Author's Roundtable 3: Response from James H. Warren
Thursday, November 19, 2009
Respondent James H. Warren (History, Illinois) talks with Ritu Birla (History, Toronto).
Written by James H. Warren (History)
Several years ago in a social theory seminar, my colleagues and I were assigned Douglass C. North’s 1990 book Institutions, Institutional Change and Economic Performance (Cambridge UP, 1990). Economic history, we were told, was about to undergo a resurgence and North was to serve as our entry point into economic history and theory. The book was concerned with delineating an analytic framework to study “the role of institutions in economic performance” (3). It offered a sort of diagnostic toolset for evaluating the “differential performance of economies over time” (3). I was skeptical, to say the least, of this sort of narrow modeling, especially given my attraction to the interdisciplinarity of cultural, gender, and postcolonial studies.

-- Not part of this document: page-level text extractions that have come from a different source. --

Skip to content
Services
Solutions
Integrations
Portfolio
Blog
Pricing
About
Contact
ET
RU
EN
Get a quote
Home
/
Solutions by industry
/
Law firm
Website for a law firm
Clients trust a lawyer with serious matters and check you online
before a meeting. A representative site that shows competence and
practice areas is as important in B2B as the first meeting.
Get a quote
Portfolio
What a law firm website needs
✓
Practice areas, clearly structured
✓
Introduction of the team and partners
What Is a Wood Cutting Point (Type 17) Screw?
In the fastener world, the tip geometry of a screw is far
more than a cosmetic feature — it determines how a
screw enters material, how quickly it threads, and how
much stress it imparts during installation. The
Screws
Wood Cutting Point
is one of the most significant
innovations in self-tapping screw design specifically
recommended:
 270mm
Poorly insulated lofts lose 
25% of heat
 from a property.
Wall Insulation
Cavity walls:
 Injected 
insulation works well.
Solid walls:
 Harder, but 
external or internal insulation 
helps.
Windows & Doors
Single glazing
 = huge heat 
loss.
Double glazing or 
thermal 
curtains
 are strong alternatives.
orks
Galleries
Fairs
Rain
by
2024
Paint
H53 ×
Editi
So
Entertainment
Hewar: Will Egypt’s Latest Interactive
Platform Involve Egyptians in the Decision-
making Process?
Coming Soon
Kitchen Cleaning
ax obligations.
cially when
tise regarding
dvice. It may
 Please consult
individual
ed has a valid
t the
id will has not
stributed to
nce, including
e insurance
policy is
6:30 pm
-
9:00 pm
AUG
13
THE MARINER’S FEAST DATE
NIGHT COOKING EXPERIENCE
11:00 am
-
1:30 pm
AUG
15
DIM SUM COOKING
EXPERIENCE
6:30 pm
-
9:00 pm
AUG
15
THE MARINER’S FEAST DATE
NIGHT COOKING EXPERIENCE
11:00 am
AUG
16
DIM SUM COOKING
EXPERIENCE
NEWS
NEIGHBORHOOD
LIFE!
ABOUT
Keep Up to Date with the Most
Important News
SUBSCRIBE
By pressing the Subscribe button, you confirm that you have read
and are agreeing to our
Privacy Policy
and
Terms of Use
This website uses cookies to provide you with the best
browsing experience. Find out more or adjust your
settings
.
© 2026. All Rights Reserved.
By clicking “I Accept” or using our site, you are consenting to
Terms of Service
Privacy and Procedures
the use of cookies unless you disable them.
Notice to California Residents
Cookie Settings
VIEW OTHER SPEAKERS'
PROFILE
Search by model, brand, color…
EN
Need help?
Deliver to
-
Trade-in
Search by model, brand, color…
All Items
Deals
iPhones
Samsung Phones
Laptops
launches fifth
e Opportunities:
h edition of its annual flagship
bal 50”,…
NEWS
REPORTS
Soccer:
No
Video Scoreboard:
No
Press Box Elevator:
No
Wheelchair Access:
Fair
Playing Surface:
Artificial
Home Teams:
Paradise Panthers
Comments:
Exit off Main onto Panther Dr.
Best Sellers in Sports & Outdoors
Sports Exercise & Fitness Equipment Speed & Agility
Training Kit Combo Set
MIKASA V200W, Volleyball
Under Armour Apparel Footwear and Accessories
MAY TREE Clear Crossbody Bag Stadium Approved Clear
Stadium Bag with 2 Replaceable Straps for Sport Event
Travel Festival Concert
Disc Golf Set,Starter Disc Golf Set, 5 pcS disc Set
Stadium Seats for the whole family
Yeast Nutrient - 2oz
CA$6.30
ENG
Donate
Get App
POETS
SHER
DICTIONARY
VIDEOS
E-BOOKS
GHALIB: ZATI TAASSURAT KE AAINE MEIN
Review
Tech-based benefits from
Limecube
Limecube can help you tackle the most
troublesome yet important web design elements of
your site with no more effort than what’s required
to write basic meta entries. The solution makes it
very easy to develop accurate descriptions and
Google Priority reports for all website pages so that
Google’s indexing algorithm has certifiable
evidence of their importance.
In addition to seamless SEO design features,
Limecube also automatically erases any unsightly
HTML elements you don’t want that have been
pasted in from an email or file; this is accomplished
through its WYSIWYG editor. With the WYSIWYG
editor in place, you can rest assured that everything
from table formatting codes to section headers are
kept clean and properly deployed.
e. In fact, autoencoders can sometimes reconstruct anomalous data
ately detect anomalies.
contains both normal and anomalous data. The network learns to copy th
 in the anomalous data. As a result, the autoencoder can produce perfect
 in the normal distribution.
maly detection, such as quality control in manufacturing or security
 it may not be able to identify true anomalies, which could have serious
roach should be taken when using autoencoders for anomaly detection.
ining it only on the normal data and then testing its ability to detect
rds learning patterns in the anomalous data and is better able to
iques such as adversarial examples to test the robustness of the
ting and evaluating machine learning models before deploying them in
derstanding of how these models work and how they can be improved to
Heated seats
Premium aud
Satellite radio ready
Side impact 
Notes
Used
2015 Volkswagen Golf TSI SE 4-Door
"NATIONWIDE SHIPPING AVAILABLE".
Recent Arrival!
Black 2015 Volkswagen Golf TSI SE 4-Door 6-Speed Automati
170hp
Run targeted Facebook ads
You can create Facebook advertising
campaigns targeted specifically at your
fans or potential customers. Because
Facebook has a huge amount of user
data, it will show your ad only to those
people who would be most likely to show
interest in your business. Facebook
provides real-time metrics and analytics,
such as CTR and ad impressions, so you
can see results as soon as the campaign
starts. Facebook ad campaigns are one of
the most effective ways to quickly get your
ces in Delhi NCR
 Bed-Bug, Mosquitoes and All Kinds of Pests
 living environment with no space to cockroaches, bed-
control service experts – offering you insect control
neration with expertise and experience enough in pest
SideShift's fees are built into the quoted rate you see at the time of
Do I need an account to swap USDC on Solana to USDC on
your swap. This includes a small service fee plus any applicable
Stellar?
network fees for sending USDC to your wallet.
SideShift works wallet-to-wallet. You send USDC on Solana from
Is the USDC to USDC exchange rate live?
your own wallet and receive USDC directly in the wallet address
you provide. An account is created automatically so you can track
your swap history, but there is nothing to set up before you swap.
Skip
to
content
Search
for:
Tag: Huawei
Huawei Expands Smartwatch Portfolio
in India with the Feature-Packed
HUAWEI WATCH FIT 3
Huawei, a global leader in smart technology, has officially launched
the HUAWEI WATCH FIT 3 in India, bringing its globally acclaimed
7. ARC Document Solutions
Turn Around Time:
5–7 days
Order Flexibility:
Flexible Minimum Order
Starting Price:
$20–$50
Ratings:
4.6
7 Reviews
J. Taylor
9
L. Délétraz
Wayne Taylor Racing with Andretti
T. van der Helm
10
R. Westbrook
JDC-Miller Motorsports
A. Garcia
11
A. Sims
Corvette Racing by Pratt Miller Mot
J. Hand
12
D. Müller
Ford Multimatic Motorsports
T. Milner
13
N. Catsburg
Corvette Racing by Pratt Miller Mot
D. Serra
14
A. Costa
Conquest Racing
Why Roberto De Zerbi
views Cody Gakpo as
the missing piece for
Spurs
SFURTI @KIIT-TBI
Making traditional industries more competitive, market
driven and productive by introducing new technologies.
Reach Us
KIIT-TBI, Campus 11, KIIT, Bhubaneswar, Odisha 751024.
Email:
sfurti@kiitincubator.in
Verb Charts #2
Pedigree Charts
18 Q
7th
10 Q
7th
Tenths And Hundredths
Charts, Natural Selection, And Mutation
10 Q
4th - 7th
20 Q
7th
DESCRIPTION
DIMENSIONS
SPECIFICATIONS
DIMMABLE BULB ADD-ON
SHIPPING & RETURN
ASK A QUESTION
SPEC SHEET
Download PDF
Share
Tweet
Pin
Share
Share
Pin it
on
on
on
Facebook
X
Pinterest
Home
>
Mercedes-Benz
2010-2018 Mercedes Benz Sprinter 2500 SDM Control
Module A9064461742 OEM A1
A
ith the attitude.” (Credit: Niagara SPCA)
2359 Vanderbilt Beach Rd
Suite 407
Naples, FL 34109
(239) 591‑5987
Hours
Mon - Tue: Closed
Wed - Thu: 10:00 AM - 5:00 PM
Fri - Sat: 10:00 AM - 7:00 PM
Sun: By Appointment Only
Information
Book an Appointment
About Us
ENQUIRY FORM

Looking back on Douglass North now, there are some useful ideas, ideas that run through Ritu Birla’s Stages of Capital, in fact. The notion that institutions effect economic change is echoed in Birla’s attention to shifts in case and codified law and the effect of the “rule of law” on the market as an object of governance—indeed the temporal stages of capital: status and contract. The observation that the birth and evolution of organizations is influenced by institutional frameworks and that they, in turn, influence how institutional frameworks evolve (5) is evident, for instance, in chapter five, where Birla examines the rise of the Indian Chamber of Commerce and other similar commercial organizations within the framework of market governance as well as their participation in debates about the scope of sovereignty.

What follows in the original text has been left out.